The goal of the 7th annual AMIA Health Policy Meeting, Health Data Use, Stewardship and Governance: Gaps and Challenges, is to further a national understanding of data use, re-use, stewardship and governance that meets challenges posed by technology-enabled sources of health data, and reflects current health informatics evidence and practices. In light of recent studies discussing the reliability of electronic health record (EHR) data as the basis for mandated reports and research, the meeting will develop and advance a data management model that recognizes healthcare data as an organizational, enterprise-wide asset and resource. The meeting will build on the prior work of AMIA, the Institute of Medicine (IOM) and others, especially in light of rapid changes being brought about by patient-centered medicine, performance and outcome measurement, and growing adoption of EHRs.
Specific Aims of the conference: 1) Articulate a framework for the re-use and governance of health data, recognizing that different stakeholders have different data needs and priorities. 2) Formulate policy recommendations, a research agenda and action steps directed to government, industry, academia, and other stakeholders that outline how health data use practices can best be supported by health IT and informatics. 3) Synthesize and disseminate meeting findings and recommendations via a report and other mechanisms to inform the policymaking process and move action and research agendas forward. The 2012 conference will build on the model developed during AMIA's previous six policy meetings: strong leadership by the PI and Meeting Chair, supported by an active Steering Committee and AMIA staff to conceptualize, plan and implement meeting activities;invitation of a multidisciplinary group of participants, reflecting a range of interested stakeholders;emphasis on small group discussion to achieve the aims;and widespread dissemination of meeting findings and recommendations. Relevance to AHRQ mission. There are clear synergies between AMIA's conference and AHRQ's mission to improve care safety and quality by developing successful partnerships and generating knowledge and tools needed for long-term improvement. AHRQ's interest in the use of health data to improve healthcare delivery and drive research is longstanding and is reflected in many of its key program areas and research portfolios: for example, the 2007 RFI to gauge stakeholder interest in a national data stewardship entity;commitment to improving the quality of data collected to address disparities among priority populations;and support of health IT secondary data analysis studies.

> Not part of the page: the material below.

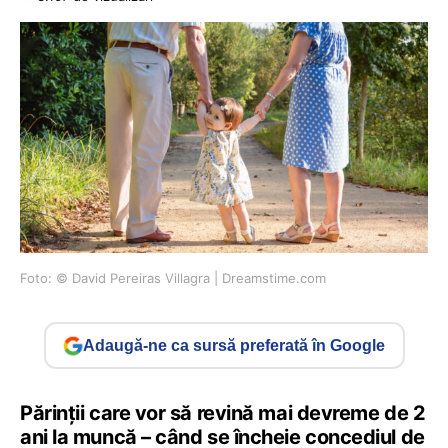
Foto: © David Pereiras Villagra | Dreamstime.com
Adaugă-ne ca sursă preferată în Google
Părinții care vor să revină mai devreme de 2
ani la muncă – când se încheie concediul de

The main goal of the 2012 AMIA Health Policy Meeting, Health Data Use, Stewardship and Governance: Gaps and Challenges, is to further a national understanding of data use, re- use, stewardship and governance that meets challenges posed by new and emerging technology-enabled sources of health data and reflects current health informatics evidence and practices. While healthcare data can be a rich resource for the creation of knowledge that furthers clinical and health services research, population research, public health monitoring, and disease prevention and control, appropriate stewardship of the data is key to maintaining trust and transparency across all data users. With the growing importance of patient-centered health care, it is critical that consumers understand how their data are being used and have confidence that their identity is protected.